We knew that 2020 would be tough. And then came 2021.
But the digital space doesn’t have to be all Zoom calls and doomscrolling. A new wave of artists and activists are reclaiming your news feed with conscious content that pushes the boundaries of both creativity and self-care. The Calvert Journal talked to the people and projects changing perspectives on both health and leisure in Russia today.
Sofia Skidan is a Moscow-based artist who puts yoga at the heart of her artistic experiments with space, textiles, and found natural objects. Skidan’s background as a yoga instructor allows her to use her own body as a constantly evolving sculpture, bending and shaping her own form to mimic the natural world around her. A sense of mysticism is woven into her work, and Skidan brings her vision to her ordinary yoga classes by carefully selecting the music and outfits for the day — transforming her own physical practice into a curated collective performance.
Yoga teacher and set designer Anna Artemieva has turned Russia’s long-neglected steam house tradition into a thriving lifestyle and community through her project, Nudeblog.
Artemieva’s blog is a celebration of communal bathing that combines practical guides and tips, inspiring imagery, and first-hand reportage from traditional saunas, otherwise known as banyas. Artemieva’s account travels all across Russia, from sleek spa complexes to idyllic DIY steam houses in the countryside. Nudeblog’s Instagram is also brimming with hard-to-find archival material, cultural investigations, and historical and social insights into this ancient Russian tradition, as well as bathing customs worldwide.
Artemieva also recently collaborated with fashion brand Oh, My to launch a capsule collection of basic banya garments, drawing on her belief in communal bathing as an aesthetic ritual.
St Petersburg-based collective Flowgardenz believes that we are one with nature.

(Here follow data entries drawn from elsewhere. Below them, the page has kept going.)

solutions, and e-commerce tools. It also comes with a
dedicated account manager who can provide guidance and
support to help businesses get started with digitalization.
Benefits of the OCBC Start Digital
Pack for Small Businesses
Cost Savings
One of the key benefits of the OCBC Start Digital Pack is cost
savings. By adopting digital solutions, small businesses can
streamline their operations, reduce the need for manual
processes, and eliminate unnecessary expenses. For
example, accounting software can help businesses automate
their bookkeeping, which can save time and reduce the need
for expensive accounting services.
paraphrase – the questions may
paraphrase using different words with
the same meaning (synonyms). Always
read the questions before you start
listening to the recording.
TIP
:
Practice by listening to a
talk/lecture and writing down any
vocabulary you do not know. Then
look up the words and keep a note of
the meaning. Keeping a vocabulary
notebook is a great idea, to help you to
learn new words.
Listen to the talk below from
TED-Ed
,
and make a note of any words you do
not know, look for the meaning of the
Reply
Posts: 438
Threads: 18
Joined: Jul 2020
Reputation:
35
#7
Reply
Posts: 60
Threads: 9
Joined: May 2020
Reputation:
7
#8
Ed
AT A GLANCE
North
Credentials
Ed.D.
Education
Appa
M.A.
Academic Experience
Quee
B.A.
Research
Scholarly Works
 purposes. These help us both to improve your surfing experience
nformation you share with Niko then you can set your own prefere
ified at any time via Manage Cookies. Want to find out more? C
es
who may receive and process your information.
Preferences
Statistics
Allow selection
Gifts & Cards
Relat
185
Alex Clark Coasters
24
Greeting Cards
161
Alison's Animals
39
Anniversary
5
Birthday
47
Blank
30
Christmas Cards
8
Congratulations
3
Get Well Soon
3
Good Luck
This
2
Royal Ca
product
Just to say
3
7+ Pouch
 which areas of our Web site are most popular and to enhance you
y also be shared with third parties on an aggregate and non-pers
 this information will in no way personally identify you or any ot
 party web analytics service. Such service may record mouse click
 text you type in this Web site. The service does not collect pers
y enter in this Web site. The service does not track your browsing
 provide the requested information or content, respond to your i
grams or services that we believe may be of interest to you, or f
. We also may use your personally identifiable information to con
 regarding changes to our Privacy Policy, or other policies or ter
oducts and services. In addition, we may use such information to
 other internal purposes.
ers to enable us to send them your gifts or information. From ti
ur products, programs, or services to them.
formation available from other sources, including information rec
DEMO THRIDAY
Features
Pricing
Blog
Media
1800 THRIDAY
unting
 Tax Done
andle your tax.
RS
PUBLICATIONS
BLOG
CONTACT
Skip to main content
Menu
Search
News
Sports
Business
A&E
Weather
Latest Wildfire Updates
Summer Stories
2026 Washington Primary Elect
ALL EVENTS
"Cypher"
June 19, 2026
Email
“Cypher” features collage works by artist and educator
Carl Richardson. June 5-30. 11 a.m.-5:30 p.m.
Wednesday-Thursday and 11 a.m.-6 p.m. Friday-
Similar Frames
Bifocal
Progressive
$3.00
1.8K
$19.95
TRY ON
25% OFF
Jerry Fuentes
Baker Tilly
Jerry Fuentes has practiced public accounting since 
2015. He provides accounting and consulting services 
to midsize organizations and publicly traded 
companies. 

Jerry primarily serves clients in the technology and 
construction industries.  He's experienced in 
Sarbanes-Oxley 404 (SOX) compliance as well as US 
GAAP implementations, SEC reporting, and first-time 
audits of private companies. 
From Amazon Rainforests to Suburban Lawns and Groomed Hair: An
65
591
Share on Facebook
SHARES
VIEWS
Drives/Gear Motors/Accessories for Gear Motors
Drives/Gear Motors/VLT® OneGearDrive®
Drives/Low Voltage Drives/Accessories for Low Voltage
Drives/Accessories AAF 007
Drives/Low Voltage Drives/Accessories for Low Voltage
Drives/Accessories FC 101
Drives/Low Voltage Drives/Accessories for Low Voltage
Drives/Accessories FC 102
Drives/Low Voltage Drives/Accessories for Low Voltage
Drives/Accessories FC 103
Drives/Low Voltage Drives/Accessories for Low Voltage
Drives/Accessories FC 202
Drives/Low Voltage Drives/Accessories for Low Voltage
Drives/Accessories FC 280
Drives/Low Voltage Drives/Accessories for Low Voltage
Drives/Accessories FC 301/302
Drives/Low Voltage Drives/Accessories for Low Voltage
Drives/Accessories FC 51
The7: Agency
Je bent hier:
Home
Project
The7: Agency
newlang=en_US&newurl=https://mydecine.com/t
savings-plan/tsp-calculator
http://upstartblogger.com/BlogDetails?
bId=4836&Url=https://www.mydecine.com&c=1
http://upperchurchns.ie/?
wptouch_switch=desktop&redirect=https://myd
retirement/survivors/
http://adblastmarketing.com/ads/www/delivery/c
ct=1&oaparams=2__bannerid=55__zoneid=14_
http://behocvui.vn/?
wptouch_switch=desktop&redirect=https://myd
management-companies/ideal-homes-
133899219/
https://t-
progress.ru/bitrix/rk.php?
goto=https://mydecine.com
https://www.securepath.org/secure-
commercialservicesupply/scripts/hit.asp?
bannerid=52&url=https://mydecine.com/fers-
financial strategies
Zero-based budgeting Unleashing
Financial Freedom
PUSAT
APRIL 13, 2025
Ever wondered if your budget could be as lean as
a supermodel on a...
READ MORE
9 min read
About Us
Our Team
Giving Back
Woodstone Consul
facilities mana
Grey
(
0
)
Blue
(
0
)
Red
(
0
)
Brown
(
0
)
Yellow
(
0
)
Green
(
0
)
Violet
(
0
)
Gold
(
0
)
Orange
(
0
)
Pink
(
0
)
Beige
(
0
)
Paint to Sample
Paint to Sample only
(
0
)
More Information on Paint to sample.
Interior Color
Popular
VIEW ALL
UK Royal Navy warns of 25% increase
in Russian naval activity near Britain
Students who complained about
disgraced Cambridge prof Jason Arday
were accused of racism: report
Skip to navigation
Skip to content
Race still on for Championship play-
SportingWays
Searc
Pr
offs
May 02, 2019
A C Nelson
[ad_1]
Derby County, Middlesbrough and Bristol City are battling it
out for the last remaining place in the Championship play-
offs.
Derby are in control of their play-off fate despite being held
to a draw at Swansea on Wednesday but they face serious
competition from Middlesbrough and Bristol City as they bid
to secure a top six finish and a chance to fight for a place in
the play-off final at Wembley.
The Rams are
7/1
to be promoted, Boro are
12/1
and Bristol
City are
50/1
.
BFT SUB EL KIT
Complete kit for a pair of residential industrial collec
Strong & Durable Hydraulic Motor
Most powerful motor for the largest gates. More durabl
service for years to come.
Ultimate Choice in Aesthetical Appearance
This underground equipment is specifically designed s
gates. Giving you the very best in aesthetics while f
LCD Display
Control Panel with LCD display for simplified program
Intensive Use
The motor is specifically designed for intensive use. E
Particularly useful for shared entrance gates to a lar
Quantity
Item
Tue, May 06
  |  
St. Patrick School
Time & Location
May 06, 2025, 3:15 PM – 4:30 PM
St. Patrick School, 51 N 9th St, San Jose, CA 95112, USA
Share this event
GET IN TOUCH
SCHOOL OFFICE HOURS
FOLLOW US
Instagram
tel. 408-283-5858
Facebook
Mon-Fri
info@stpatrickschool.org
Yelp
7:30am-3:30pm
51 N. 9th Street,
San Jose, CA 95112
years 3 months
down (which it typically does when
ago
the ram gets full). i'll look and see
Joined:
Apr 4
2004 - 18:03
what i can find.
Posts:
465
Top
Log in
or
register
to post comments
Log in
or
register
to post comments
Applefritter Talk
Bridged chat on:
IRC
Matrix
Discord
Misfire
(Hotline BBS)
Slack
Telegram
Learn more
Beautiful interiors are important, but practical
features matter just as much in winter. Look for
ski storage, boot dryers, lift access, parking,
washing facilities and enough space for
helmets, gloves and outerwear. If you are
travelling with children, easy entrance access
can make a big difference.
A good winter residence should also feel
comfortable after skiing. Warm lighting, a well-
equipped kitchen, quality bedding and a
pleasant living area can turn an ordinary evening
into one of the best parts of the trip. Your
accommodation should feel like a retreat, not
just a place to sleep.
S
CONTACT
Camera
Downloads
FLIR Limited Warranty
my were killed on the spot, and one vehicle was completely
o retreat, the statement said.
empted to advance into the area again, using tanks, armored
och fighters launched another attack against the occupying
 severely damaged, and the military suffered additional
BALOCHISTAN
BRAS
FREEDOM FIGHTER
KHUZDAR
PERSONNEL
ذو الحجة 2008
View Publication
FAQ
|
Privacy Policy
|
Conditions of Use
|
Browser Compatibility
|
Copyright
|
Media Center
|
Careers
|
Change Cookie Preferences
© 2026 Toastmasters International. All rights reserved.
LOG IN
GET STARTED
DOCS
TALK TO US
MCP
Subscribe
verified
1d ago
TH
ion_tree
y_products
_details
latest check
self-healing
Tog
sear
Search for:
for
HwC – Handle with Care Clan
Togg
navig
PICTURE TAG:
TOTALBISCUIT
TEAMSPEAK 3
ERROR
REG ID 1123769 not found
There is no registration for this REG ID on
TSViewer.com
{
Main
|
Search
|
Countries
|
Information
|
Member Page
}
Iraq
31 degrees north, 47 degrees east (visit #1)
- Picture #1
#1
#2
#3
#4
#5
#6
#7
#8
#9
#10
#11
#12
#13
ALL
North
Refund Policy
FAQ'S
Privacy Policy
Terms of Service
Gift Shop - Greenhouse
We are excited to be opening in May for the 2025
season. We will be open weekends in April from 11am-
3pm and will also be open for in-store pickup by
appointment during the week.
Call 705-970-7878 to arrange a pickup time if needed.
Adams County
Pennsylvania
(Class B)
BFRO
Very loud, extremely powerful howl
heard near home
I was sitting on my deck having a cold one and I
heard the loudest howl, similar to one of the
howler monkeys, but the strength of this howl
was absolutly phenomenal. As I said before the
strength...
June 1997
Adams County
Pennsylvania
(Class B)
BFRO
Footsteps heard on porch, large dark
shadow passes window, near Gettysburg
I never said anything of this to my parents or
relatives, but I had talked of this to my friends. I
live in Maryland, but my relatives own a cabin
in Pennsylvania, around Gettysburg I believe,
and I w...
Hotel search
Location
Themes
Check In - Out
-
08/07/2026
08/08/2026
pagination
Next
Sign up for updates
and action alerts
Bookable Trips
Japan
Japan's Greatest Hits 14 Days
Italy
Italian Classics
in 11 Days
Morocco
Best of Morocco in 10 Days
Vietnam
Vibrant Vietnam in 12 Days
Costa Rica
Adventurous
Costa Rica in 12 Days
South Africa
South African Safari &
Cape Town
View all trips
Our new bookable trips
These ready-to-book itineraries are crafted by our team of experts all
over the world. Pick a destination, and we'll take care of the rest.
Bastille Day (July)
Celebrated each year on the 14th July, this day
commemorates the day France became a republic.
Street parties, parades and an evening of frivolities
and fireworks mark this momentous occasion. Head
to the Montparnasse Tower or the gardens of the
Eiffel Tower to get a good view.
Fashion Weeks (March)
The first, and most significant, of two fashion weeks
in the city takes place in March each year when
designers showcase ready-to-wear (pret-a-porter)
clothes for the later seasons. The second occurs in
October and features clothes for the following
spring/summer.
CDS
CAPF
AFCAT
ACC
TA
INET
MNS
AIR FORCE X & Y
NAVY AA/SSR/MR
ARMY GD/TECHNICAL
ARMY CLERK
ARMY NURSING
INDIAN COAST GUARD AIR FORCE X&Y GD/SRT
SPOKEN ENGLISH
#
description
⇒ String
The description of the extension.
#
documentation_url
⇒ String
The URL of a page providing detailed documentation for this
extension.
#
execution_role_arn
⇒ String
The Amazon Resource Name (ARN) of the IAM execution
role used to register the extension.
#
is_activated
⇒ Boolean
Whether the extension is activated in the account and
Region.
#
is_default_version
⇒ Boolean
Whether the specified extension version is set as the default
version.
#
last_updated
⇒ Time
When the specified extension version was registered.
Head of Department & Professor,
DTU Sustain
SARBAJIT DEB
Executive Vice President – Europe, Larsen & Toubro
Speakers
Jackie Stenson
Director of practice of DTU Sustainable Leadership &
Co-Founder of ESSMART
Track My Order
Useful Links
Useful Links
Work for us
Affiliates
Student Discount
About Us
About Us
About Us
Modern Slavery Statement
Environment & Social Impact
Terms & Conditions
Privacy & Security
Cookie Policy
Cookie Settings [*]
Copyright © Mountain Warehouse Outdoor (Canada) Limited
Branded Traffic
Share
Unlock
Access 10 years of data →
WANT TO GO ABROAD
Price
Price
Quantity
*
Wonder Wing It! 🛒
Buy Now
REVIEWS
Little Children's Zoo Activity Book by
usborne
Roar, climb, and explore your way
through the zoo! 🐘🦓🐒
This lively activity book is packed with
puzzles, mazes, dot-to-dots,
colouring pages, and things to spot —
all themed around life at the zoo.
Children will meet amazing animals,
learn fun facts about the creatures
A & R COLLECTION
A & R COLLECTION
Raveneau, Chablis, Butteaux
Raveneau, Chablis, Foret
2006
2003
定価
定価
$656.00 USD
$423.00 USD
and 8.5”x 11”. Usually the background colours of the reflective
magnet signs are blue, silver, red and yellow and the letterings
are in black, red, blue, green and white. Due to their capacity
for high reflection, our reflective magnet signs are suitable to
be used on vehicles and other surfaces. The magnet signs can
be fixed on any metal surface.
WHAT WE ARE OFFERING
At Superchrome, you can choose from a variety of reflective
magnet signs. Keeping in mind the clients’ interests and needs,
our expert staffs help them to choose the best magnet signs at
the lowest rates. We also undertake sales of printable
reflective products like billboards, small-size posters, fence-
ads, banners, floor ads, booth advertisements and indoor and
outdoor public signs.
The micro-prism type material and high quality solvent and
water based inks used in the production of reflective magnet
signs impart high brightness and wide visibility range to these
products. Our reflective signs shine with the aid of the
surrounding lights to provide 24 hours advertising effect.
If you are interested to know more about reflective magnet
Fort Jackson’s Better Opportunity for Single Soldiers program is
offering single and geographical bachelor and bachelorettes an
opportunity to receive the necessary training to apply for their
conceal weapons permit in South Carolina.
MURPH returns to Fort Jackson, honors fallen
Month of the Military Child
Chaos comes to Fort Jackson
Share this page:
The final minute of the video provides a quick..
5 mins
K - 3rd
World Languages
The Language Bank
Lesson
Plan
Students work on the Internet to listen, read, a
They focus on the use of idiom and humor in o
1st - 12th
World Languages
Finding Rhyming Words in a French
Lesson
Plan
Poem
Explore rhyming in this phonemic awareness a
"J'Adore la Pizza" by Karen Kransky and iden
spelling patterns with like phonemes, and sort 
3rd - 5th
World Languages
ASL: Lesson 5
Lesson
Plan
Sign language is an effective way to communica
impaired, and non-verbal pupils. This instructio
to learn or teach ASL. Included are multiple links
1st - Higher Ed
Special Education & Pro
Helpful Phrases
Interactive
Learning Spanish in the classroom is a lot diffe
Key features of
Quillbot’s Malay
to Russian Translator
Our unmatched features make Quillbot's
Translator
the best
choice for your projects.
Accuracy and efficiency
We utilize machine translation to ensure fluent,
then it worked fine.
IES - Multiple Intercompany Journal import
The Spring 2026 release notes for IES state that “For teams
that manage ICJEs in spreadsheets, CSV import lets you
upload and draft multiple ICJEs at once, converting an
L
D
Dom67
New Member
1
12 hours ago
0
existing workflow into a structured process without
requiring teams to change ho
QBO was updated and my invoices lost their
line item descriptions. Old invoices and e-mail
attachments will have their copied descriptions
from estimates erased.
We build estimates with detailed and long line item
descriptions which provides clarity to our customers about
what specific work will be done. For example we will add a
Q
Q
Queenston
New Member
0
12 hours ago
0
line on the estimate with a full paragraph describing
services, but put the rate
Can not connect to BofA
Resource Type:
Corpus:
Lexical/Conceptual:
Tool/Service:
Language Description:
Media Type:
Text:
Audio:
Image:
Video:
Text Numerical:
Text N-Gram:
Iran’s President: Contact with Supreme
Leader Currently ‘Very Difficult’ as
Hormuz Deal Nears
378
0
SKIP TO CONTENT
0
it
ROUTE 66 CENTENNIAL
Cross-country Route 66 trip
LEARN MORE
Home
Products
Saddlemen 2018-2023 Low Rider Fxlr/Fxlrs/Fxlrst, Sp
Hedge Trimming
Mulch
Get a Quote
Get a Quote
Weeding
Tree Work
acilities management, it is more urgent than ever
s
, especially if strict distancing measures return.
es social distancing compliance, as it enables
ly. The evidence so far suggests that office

That mantra is seen in the lush green set designs that they create for artists across Russia’s music and fashion industry, including the likes of Mirèle, Kedr Livansky, and Gucci.
Flowgardenz draw on a versatile toolbox of myths, contemporary culture, and steampunk to promote an alternative vision of collective gardening and plant-inspired art. They work mainly with seasonal, local plants, and flowers, and even herbs and vegetables such as parsley and celery. Many of their photoshoots pair these sets with unconventional models that give them a unique aesthetic that is both fresh and intriguing.
Ural Surf are a team of surf enthusiasts from Yekaterinburg who celebrate the region’s untamed wilderness through organising collective SUP surf expeditions down local rivers. SUP surfing — or stand-up paddleboarding — allows for long and meditative journeys almost all year round, and the group is no stranger to surfing even while snow is thick on the ground. Ural Surf also caters for locals who want to stay within city limits. While Yekaterinburg itself is miles away from any sea or ocean, such geographical misfortunes prove little obstacle to the dedicated team, who organise events in the city’s ponds.
Love Your Health is one of Russia’s first projects to address ecology, sports, and health through contemporary culture and art. LoveYourHealth festivals have taken place in Rostov-on-Don, Novosibirsk, and Yekaterinburg, backed by local artists, activists, and influencers sharing their vision and perception of beauty, body, and health. The rich and varied programme has included workshops, shows, performances, and collective practices.